Sitting on one of the best locations in Amara, James Linsey and Don Servillas’ home brings together modern architecture, classic design elements and traditional Filipino details.

Once James Linsey opened the oversized wooden double doors that led into his house, it was clear that the star of the morning would actually be the playful doberman that approached us curiously as we walked into the foyer. “I don’t really own this house. It’s actually Atlas’,” James jokes, referring to the dog who was then settling on the living room sofa.

James has had Atlas for almost as long as he’s had the house, which finished construction about three years ago. A retired lawyer from New York City, James decided to settle in the Philippines, where his husband Don Servillas is from. He especially fell in love with this particular piece of land—situated on a slight hill in Lilo-an’s Amara, which looks out to the municipality’s historic lighthouse.

“We call it the Parola House because almost every room has a view of the parola,” James shares, using the local term for lighthouse. The architecture of the house definitely takes advantage of the vista—the main living rooms are positioned towards the lighthouse, with large picture windows that frame the structure as a sort of living art piece.

The couple had worked with architect Jun Ruaya, although James had specifically wanted to take inspiration from Horace Gifford’s work on Fire Island, a small stretch of land off the coast of Long Island that had garnered popularity as a gay vacation destination in past decades. “The Architecture of Seduction,” James says, reading the title of the coffee table book which served as the moodboard for the house’s design. Wooden elements, textured details and streamlined shapes cover the inside pages of the book.

These features found their way into the Parola House in the square spaces of the layout, the high ceilings, linear details and the aforementioned scenic windows. “We really wanted a more American and modern style when it came to the architecture,” James explains. He adds that the high ceilings were particularly important to allow better ventilation and take advantage of the cool ocean breeze. “Most days, I don’t even have to turn the air conditioning on,” he says.

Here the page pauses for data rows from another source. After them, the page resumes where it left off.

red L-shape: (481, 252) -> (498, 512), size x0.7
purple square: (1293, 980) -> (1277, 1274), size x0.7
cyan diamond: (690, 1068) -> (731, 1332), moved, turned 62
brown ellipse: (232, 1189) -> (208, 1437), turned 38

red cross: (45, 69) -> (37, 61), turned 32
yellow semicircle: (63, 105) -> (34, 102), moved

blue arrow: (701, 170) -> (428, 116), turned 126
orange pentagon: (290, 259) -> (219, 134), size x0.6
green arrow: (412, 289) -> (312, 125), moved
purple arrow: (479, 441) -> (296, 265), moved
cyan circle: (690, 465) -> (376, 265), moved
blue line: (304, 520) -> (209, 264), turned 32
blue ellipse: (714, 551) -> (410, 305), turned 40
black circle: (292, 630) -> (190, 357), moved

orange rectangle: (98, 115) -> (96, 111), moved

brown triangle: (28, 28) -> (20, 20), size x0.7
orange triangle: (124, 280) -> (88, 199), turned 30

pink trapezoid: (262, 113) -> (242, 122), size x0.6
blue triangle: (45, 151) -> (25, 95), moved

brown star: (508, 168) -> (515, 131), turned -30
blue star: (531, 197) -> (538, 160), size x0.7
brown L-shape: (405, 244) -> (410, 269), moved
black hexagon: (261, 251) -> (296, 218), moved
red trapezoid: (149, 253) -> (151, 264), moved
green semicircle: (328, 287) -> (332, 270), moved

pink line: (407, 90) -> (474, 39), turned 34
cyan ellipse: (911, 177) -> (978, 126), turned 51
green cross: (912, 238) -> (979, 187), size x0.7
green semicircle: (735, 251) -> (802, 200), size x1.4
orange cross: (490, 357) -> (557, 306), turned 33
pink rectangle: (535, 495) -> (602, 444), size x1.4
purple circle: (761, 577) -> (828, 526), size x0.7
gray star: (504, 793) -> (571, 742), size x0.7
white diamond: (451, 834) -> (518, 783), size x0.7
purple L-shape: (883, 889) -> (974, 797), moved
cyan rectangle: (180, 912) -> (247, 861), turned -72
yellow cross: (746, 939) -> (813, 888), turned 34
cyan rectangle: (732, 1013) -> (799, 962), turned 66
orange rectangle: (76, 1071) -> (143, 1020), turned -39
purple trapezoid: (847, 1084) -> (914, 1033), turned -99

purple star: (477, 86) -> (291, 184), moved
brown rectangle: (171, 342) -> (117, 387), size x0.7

A feeling of spaciousness is certainly felt upon entering the house—the two-storey foyer feels even larger with sparse furnishings, a large staircase, vertical window detailing, and drop pendant chandeliers hanging from the ceiling. A small indoor garden is tucked beneath the stairs, while across it a wide white wall is punctuated with a large Sio Montera painting and a Barcelona chair sitting beneath it.

Sliding glass doors lead to the den which holds a sitting area and entertainment center, and offers a view of Amara’s sprawling grounds and the sea beyond. Further into the house is the open floorplan of the living, dining and kitchen areas, each tucked into their own nooks.

With its sleek gray counters and modern appliances (“I know—so American!” James laughs when I point to the dishwasher), the kitchen gets a visual boost with the patterned backsplash. “Those tiles were made for us in Morocco, and had to be shipped to New York and then shipped here in balikbayan boxes,” James relates with a laugh.

A similar challenge came when they had the Mies van der Rohe daybed shipped from Hong Kong, along with the Barcelona chair. “There was some delay in customs,” James shrugs. The rest of the furnishings were locally sourced, with James and Don working closely with Murillo for many of the pieces. “Their pieces are so good.”

Finding that balance of modern design and traditional Filipino elements was important to the couple in conceptualizing their home’s interiors, which James and Don had put together themselves. The dining table, for example, is made from one piece of Ironwood, shipped all the way from Surigao. “It’s Don’s hometown,” he adds.

The traditional design technique continues at the roof deck, whose walls are lined with woven panels. “These guys came in with all the materials, and they just wove it right here on the spot,” he relates. “I really liked the pattern, I felt it was very native.”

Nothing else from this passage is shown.